* [Your instructions]: Return each record word for word and omit the pictures.

* [Data entries]:
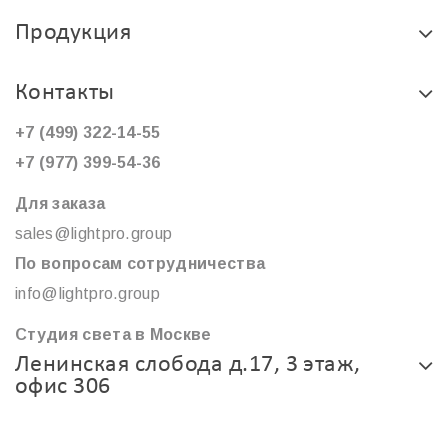
Продукция
Контакты
+7 (499) 322-14-55
+7 (977) 399-54-36
Для заказа
sales@lightpro.group
По вопросам сотрудничества
info@lightpro.group
Студия света в Москве
Ленинская слобода д.17, 3 этаж,
офис 306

* [Result of the exercise]:
Продукция
Контакты
+7 (499) 322-14-55
+7 (977) 399-54-36
Для заказа
sales@lightpro.group
По вопросам сотрудничества
info@lightpro.group
Студия света в Москве
Ленинская слобода д.17, 3 этаж,
офис 306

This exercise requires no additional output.